Cyropreservation – Embryo freezing

  • The fertilized embryos that are not placed into the uterus, if they divided properly and are of good quality, can be frozen and stored. Frozen embryos can be stored indefinitely in liquified nitrogen and can be used if the couple plan pregnancy in the future. Frozen embryo transfer (FET) has less impact for the patient than the extraction of the eggs (IVF) because we use a mild stimulation for it and it does not involve any surgical procedures. During the freezing and thawing procedures a few embryos die, even with the most cautious methods.
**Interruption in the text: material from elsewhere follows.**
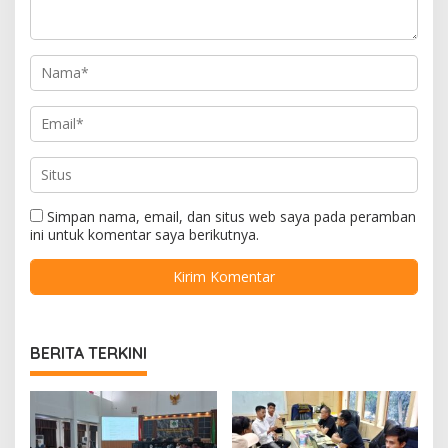
Simpan nama, email, dan situs web saya pada peramban
ini untuk komentar saya berikutnya.
BERITA TERKINI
Apart from the materials and techniques used, personal characteristics can also determine whether some embryos can deal with the changes during freezing and thawing and some cannot.
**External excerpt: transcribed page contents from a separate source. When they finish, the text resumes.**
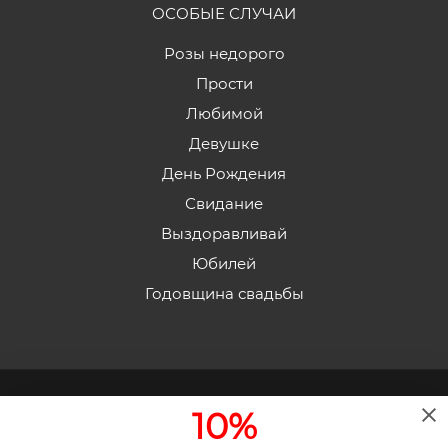
ОСОБЫЕ СЛУЧАИ
Розы недорого
Прости
Любимой
Девушке
День Рождения
Свидание
Выздоравливай
Юбилей
Годовщина свадьбы
2026 © «Эдельвейс» - Интернет-магазин доставки
10%
цветов в Пятигорске.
    Embryos are stored in liqu ified nitrogen at -196 ºC. This very low temperature is reached by a special freezing device controlled by a computer that cools the embryos gradually by a special program for maximum safety. In an optimal case the survival of embryos with good structure can be around 75-80%.

Sperm freezing

  • Under certain conditions the need might arise to freeze the male partner’s sperm . The procedure is much simpler than freezing embryos because we can use many more sperm cells and these cells are not so delicate. Sperm can also be stored frozen for a longer time. Our clinic offers the possibility to store frozen sperm for the patients’ own later use.

Egg freezing

  • During the IVF procedure, after the embryo transfer the fertilized embryos that are not placed into the uterus, if they divide properly and are of good quality, can be frozen and stored. We use the most modern procedures to treat infertility. Freezing eggs is one of the most modern procedures. But the rate of pregnancies from frozen eggs is still lower than that from the frozen embryos. The main reason for this is that eggs are quite volatile during the freezing procedure.

Egg donation

  • With the advancement of age the ovaries work slower or they stop working, which means they do not produce eggs in appropriate number and quality. For patients diagnosed with early ovary deficiency or in whom an egg with appropriate chromosomes could not be found during previous IVF procedures, we recommend using donated eggs. In this procedure, which is regulated by law, we extract the potentially viable eggs of a healthy patient then donate them to the couple in need. After they are fertilized by the sperm of the father, the embryos are transferred into the uterus of the "recipient" mother. This procedure requires careful preparations which our clinic is set up to provide.